Nonetheless, beneath their obnoxious exterior, there’s a lot of depth to the Palace backstory. With that in mind, here’s a comprehensive guide to one of the most interesting brands in skateboarding and streetwear today.
PWBC: The Origins of Palace
In the late ‘00s, Lev Tanju and a number of other London skaters were living in a squat flat in Waterloo near London’s iconic Southbank skate park. Ironically referred to as ‘The Palace’, the squat’s regular inhabitants became jokingly known as the ‘Palace Wayward Boys’ Choir’, a play on the Victorian religious charity organizations you’d expect to read about in a Charles Dickens novel. When Tanju decided to start his own skate brand down the line, the name was obvious; Palace.
The Palace Logo
From the Nike Swoosh or the adidas 3-stripes to Apple’s iconic bitten apple, the most effective logos are simple, clear and distinctive. The Palace logo is no exception in this regard, and was designed by legendary London illustrator Fergus Purcell aka ‘Fergadelic’. Having previously designed for labels like Stüssy, as well as his own brands Tonite and Silas, Purcell is no stranger to creating strong, compelling graphic designs. I actually interviewed him a few years back and he explained the situation quite simply: Lev Tanju came to him with a brand completely planned out, and all he needed was a logo. Drawing from his vast knowledge of pop culture and comic books, Ferg came back with a modified take on the Penrose Triangle featuring ‘Palace’ branding on each of the impossible object’s sides. The Palace logo was a triangle designed by Fergadelic – a ‘Tri-Ferg’. Then Rihanna wore it and the rest is history.
The VHS Aesthetic
One of the things that immediately set Palace apart from other skate brands in the scene was the distinctive lo-fi aesthetic of their videos. At a time when the skate industry, like everyone else, was pushing ever further toward HD 1080p video and surround sound, Palace suddenly popped up with a series of short, grainy videos that looked like they’d come straight out of the ‘90s. Tanju’s reasoning for this choice was that, when he watched classic ‘90s skate videos, there was something about the raw, low quality that the newer technology seemed to lose. He clearly wasn’t the only one who felt this way, as the style proved a hit with viewers and became a core element of their early identity. Combined with the laid-back, “who cares” attitude of their videos and DIY aesthetic, Palace’s early videos looked like the kind of footage you’d film with your mates with a crappy handicam on the weekends, and captured the essence of street skating.
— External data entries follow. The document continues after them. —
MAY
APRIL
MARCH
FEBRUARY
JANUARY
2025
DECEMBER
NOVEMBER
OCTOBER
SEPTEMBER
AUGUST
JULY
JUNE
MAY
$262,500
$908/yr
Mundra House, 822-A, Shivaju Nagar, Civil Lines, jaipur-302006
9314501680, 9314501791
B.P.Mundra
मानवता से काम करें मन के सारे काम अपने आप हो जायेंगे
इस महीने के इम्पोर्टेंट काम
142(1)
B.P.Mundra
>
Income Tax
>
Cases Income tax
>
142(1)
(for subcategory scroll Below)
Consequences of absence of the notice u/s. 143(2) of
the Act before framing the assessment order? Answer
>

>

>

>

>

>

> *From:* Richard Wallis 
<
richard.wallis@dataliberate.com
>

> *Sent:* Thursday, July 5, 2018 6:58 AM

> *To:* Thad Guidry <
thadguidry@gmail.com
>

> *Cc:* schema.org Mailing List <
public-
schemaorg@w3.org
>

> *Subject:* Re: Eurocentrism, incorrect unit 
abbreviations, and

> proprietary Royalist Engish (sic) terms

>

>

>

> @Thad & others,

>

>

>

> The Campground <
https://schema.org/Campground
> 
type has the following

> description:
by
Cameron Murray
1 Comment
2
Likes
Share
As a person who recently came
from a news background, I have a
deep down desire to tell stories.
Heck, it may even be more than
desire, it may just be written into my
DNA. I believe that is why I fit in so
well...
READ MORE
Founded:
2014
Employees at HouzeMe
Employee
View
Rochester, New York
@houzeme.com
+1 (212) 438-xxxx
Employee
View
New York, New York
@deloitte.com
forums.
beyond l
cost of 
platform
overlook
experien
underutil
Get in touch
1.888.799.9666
The Slam City Skates Connection
Another thing that the Palace brand had going for it from the early days was its connection to legendary London skate store and distribution company, Slam City Skates. For over 25 years, the Slam City team has been the de facto gatekeepers of the London skate scene (and maybe even the whole UK). Being founded by a bunch of London skaters meant Palace was sure to get support from the Slam City team, which is pretty much the best co-sign you could ask for, and Slam City co-owner Gareth Skewis is also joint-owner of Palace with Lev Tanju. The result was a combination of Lev’s creative vision and Skewis’s unparalleled knowledge of the skate distribution business. Has it worked out for them? Duh.
The Reference Points
At its core, Palace is a skate brand, but like many other labels, they incorporate a wealth of references into their designs that celebrate broader elements of British culture. Tracksuits, shellsuits and windbreaker jackets pay tribute to the sportswear silhouettes that will be familiar to any working class British person and are a popular choice of clothing for the Palace skaters.
More flamboyant parts of the brand’s collections, such as their penny loafers and chelsea boots or the quite literally fruity shirts and trousers of their most recent drop, pay homage to Italian fashion labels like Moschino, Versace and Iceberg that were the UK club culture uniform in the late ‘90s and early ‘00s (reiterated through nods to Italian luxury sportswear a la ‘Palazzo’ and so on).
Lastly, the history of dance culture, from the original Chicago house scene, to the UK’s ‘90s rave scene right through to the present day, features heavily in the brand's designs. On the more obvious side, you’ve got pieces like a Palace logo tee covered in Mitsubishi ecstasy pills, symbolic of original rave culture, or the occasional psychedelic all-over print that look like they’ve come straight out of the glamorous days of UK Garage. But take a closer look and you’ll find much deeper references; in one of their earliest collections, the brand released the ‘Rockin’ Palace’ t-shirt, featuring a flip of the logo for Rockin’ House Records, an early Chicago House label founded by dance music pioneer Rodney Bakerr.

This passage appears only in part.